An American Airlines flight (flight number 759) had taken off from Athens in Greece to Philadelphia nearly ten hours ago when our experience on southwest airlines happened. The flight was full of people who had spent their vacation in Greece. The 10 hour flight was another normal flight and the aircraft had cleared its flying over the Atlantic. Passengers later even described that the American landline was visible from the sky. A sudden strong bout of turbulence hit the plane. A man who was on his seat flew high, hit the ceiling and landed hard on his father sitting on the next seat. Ceiling of the aircraft was splattered with coffee and there was coffee flowing in the cabin. All flight attendants ran for safety. After sometime, one attendant appeared and said that she was the only one able to serve others; other flight attendants were injured and needed help themselves. The turbulence lasted for sometime, but final landing at Philadelphia was indeed smooth.
Ten people including seven flight attendants were hospitalized after the flight landed in Philadelphia. Travelers said that it was as if the aircraft was on a free fall. The experienced pilots and the capabilities of modren aircraft had saved the day. There was no forewarning and the previous aircraft that had just passed that area had only reported mild turbulence. There was no time to react or go around the troubled area in the sky.
We were on the Southwest flight to Chicago, a few hundred miles to the west in the sky, around the same time.

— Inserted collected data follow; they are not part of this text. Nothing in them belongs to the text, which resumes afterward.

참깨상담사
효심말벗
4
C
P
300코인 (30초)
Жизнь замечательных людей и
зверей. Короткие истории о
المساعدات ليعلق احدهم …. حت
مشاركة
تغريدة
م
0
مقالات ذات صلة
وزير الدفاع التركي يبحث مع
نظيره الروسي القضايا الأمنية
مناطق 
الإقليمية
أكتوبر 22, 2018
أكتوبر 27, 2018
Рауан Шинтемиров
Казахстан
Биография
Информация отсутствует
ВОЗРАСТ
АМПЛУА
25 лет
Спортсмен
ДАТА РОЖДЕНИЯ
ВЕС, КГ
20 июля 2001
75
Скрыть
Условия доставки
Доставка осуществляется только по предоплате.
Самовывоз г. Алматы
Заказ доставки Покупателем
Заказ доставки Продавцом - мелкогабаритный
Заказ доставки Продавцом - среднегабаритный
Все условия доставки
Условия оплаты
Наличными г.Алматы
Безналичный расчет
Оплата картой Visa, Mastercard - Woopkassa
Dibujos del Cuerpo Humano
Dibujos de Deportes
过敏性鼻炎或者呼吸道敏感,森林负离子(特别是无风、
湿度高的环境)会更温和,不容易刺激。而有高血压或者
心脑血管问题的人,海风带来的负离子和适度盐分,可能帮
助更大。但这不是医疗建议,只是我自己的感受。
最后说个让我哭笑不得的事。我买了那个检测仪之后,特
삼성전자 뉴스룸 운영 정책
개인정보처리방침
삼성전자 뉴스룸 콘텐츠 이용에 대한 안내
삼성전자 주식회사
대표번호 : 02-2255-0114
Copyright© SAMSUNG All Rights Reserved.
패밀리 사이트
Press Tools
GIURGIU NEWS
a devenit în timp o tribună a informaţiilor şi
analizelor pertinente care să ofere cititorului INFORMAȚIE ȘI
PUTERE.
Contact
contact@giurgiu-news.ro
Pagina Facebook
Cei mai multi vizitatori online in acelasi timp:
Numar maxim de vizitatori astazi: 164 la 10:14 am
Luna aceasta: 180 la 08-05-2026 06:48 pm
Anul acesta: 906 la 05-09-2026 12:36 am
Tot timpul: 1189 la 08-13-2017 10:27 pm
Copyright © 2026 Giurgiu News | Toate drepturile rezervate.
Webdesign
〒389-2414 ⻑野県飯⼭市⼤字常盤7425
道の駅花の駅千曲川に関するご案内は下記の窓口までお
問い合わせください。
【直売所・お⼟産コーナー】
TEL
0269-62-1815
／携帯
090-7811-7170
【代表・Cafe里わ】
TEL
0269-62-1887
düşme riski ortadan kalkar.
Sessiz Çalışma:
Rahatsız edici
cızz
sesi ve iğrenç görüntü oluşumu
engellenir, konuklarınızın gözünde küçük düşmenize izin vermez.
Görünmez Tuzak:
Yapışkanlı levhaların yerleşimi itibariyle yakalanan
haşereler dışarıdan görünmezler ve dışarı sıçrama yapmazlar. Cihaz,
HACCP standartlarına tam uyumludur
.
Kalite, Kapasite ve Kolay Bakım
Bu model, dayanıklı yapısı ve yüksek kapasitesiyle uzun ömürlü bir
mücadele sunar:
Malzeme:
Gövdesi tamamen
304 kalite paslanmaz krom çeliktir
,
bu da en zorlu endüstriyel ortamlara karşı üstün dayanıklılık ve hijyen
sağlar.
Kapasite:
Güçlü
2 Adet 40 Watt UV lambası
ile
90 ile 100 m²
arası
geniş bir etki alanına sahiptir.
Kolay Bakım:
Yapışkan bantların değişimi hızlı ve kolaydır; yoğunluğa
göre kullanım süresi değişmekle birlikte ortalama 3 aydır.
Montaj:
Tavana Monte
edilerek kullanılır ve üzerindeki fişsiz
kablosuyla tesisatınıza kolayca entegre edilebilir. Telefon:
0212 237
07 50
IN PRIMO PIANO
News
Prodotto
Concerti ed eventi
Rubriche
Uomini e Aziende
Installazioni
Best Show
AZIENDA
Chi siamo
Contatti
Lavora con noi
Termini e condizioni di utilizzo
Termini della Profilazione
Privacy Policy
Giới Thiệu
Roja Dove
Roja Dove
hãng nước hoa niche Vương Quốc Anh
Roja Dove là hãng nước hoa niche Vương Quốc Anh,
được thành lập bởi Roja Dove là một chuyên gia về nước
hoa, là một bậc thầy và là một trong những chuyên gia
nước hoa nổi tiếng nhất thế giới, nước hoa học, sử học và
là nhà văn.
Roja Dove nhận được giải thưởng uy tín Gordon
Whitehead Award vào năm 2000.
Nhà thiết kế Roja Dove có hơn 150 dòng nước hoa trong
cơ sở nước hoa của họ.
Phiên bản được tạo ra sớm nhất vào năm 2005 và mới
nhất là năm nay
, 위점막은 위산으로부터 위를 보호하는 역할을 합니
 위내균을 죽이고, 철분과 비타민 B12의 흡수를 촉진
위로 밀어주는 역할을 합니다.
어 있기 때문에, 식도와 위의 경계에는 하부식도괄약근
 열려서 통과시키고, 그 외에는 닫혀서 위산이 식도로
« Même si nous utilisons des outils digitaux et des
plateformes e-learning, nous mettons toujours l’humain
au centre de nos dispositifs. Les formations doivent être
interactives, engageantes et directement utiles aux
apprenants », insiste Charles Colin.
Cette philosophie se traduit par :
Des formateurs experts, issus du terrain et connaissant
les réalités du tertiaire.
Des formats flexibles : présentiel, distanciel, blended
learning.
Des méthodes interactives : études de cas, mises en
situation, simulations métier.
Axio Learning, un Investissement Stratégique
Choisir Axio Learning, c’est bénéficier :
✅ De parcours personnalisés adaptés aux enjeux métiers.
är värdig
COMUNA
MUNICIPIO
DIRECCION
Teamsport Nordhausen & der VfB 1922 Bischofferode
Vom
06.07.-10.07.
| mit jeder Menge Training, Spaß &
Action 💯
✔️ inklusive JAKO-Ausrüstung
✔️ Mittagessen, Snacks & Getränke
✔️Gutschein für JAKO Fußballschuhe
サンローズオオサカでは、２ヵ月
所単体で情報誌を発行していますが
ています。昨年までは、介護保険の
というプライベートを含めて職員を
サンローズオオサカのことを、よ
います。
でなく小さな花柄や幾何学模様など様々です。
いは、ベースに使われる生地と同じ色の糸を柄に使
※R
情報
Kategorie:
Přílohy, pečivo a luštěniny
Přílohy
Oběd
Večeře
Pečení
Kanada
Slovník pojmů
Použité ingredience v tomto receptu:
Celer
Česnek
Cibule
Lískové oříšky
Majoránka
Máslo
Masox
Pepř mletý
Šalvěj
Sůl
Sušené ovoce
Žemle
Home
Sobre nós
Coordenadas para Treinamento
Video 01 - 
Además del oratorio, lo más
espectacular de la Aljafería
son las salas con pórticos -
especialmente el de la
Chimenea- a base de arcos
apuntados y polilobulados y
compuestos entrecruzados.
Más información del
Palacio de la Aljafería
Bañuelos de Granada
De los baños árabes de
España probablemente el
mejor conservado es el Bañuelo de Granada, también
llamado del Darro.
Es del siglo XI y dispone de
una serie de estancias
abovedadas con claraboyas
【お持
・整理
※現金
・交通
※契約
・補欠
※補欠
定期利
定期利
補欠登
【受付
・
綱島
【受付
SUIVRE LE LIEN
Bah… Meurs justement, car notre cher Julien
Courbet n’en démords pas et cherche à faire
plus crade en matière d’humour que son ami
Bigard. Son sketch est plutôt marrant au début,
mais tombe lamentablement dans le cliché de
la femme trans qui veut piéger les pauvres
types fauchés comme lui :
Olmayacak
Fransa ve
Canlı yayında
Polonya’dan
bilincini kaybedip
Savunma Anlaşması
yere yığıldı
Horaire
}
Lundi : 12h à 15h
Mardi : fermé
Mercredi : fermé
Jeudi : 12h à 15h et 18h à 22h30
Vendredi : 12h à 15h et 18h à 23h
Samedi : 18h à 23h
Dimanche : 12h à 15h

Safety instructions like being with seat belts on at all times while seated and reading safety instructions are often ignored by travelers, especially the frequent flyers. The American Airlines flight 759 experience is a timely reminder to highlight the importance of safety instructions.
Thomas Campbell's Loichiel's Warning mentions ".... And coming events cast their shadows before.." It is a famous quote that is often used to say that shape of things to come are given out by some warnings well in advance.
Not always, as this turbulence showed.